On Tue, 2009-06-02 at 14:54 -0400, Tom Lane wrote:
> Heikki Linnakangas <heikki.linnakangas@enterprisedb.com> writes:
> > Tom Lane wrote:
> >> That's a good point; don't we recover files under names like
> >> RECOVERYXLOG, not under names that could possibly conflict with regular
> >> WAL files?
>
> > Yes. But we rename RECOVERYXLOG to 000000010000000000000057 or similar
> > at the end of recovery, in exitArchiveRecovery().
>
> > Thinking about this some more, I think we should've changed
> > exitArchiveRecovery() rather than RemoveOldXlogFiles(): it would be more
> > robust if exitArchiveRecovery() always copied the last WAL file rather
> > than just renamed it. It doesn't seem safe to rely on the file the
> > symlink points to to be valid after recovery is finished, and we might
> > write to it before it's recycled, so the current fix isn't complete.
>
> Hmm. I think really the reason it's coded that way is that we assumed
> the recovery command would be physically copying the file from someplace
> else. pg_standby is violating the backend's expectations by using a
> symlink. And I really doubt that the technique is saving anything, since
> the data has to be read in from the archive location anyway.
>
> I'm leaning back to the position that pg_standby's -l option is simply a
> bad idea and should be removed.
ISTM we didn't clearly state what the recovery_command should do either
way. Even if you remove the pg_standby option that will not fix the
problem for people who have written their own script, or existing users
of pg_standby. The safe way is to do as Heikki suggests and copy the
final file into place and I would add that we must then fsync it also.

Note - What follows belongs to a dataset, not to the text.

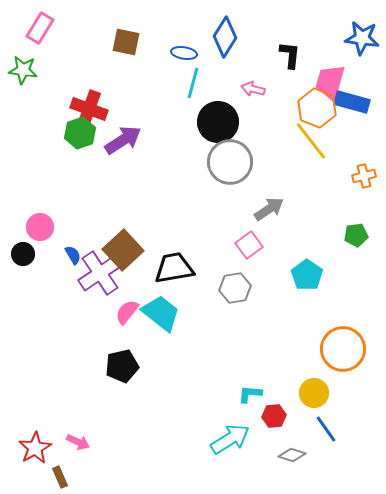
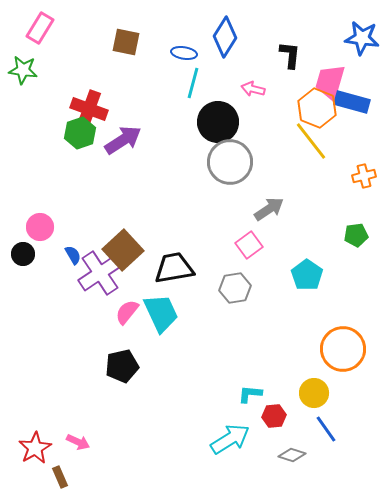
cyan trapezoid at (161, 313): rotated 27 degrees clockwise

That should be back-patched possibly as far as 8.0. Documenting a change
is not nearly enough.
Removing -l is a separate discussion. If there was a consensus against
it, I would suggest that we deprecate the option, so that it does
nothing.
As an aside, I would be also much more comfortable if there was an
option to not recycle the WAL files at all, as a safe mode for error
checking at least. The question is: why do we need to zero fill the file
first anyway? We could save the 8 bytes for the prev pointer on every
record if we added enough zeroes onto every WAL write to zap any
pre-existing header data, causing recovery to fail.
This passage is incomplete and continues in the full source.